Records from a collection
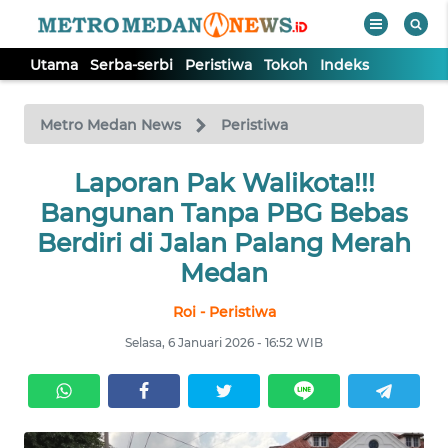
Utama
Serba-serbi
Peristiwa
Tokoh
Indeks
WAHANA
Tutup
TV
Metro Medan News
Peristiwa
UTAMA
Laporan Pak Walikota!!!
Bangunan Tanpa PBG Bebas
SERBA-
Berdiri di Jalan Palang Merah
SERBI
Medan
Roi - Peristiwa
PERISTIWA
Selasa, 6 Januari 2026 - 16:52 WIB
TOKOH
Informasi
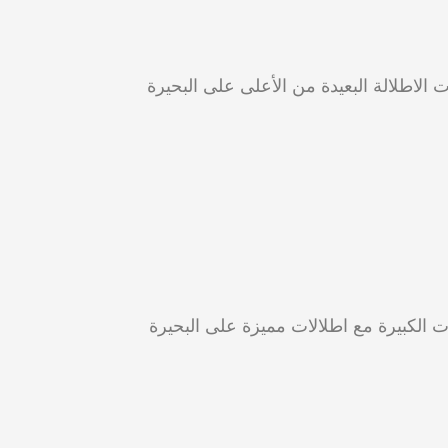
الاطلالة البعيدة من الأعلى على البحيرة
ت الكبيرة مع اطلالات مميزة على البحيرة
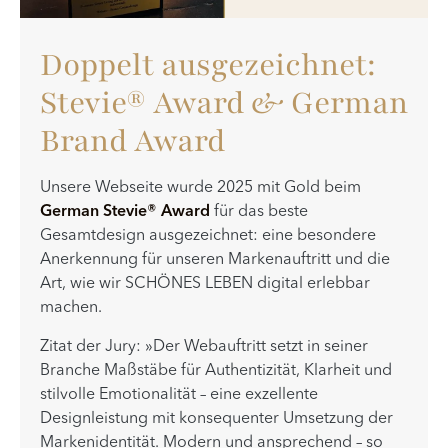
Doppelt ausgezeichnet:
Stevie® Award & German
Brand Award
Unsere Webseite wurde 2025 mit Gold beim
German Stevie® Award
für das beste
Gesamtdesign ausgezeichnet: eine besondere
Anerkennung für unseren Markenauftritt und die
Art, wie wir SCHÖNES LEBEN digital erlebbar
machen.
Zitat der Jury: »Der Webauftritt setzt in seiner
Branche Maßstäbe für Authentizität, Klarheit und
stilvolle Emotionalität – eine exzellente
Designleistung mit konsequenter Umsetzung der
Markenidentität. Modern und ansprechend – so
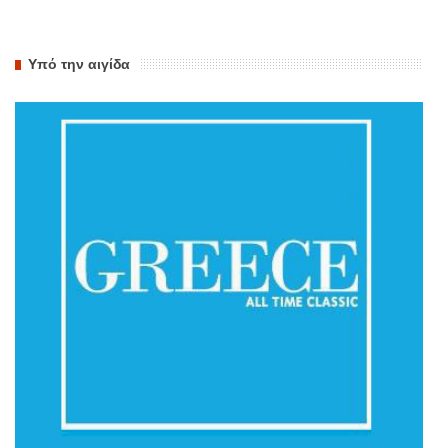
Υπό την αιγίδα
--
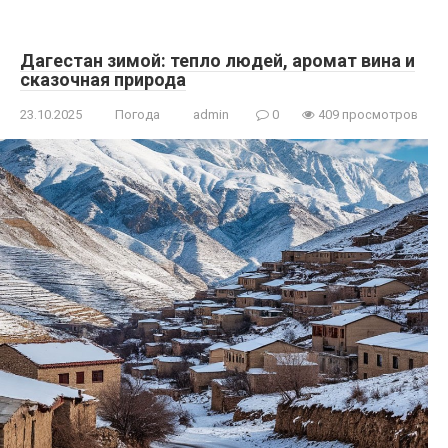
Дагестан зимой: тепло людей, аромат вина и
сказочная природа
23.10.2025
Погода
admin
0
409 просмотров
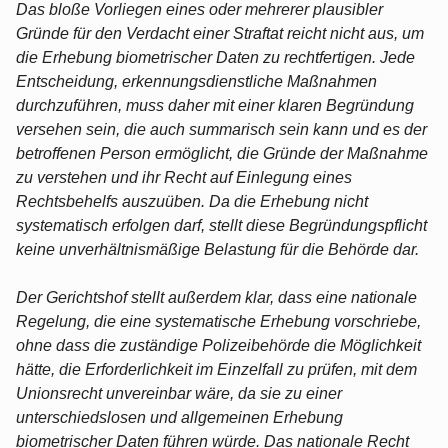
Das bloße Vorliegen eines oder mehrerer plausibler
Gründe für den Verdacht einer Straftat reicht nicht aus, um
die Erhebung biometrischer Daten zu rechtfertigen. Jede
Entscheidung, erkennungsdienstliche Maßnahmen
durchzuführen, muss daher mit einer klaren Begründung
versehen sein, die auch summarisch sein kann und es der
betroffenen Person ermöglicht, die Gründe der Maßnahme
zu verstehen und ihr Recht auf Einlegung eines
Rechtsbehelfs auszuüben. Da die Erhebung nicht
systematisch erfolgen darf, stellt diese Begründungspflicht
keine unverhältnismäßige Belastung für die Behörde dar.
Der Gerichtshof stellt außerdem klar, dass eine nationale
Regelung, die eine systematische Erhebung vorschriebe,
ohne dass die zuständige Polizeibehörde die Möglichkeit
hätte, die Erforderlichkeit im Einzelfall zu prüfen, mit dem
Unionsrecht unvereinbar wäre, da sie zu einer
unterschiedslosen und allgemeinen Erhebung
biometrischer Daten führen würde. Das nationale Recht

AIM OF THE TASK
What you return must match, character for character, the lines above from the one with "Unsere Webseite wurde 2025 mit Gold beim" through the one with "Υπό την αιγίδα", minus any pictures.

OUTPUT OF THE TASK
Unsere Webseite wurde 2025 mit Gold beim
German Stevie® Award
für das beste
Gesamtdesign ausgezeichnet: eine besondere
Anerkennung für unseren Markenauftritt und die
Art, wie wir SCHÖNES LEBEN digital erlebbar
machen.
Zitat der Jury: »Der Webauftritt setzt in seiner
Branche Maßstäbe für Authentizität, Klarheit und
stilvolle Emotionalität – eine exzellente
Designleistung mit konsequenter Umsetzung der
Markenidentität. Modern und ansprechend – so
Υπό την αιγίδα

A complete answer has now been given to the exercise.